● **WHAT YOU HAVE TO DO**
Retype the records below from their first line through the line containing "creating the T-REX", and include nothing else.

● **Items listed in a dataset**

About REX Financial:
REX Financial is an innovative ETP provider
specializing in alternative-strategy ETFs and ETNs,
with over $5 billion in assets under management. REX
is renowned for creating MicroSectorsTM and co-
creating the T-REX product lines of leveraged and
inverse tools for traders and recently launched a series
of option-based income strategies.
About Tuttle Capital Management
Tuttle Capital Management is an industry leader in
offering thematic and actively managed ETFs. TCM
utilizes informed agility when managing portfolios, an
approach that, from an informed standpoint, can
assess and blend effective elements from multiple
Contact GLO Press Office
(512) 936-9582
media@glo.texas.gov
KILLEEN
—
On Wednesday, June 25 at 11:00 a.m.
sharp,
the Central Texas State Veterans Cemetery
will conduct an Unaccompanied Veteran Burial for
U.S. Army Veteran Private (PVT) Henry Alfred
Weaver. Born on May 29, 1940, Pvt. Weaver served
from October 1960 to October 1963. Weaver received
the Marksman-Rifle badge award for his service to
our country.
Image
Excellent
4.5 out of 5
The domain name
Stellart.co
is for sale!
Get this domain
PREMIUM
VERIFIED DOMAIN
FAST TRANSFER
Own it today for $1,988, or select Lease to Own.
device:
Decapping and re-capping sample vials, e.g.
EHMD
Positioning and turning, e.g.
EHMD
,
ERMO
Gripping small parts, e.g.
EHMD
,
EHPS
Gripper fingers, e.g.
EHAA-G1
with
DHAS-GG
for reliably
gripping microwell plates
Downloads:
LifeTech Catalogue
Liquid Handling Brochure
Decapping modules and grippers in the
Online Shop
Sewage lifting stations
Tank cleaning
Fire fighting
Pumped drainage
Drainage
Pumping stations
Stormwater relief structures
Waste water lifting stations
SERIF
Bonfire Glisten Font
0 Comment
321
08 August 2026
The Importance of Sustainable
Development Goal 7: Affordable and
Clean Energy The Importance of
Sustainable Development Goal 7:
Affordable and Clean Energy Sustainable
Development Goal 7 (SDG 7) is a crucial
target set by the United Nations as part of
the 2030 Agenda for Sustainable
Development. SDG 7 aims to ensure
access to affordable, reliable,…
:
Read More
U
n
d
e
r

● **ANSWER SECTION**
About REX Financial:
REX Financial is an innovative ETP provider
specializing in alternative-strategy ETFs and ETNs,
with over $5 billion in assets under management. REX
is renowned for creating MicroSectorsTM and co-
creating the T-REX product lines of leveraged and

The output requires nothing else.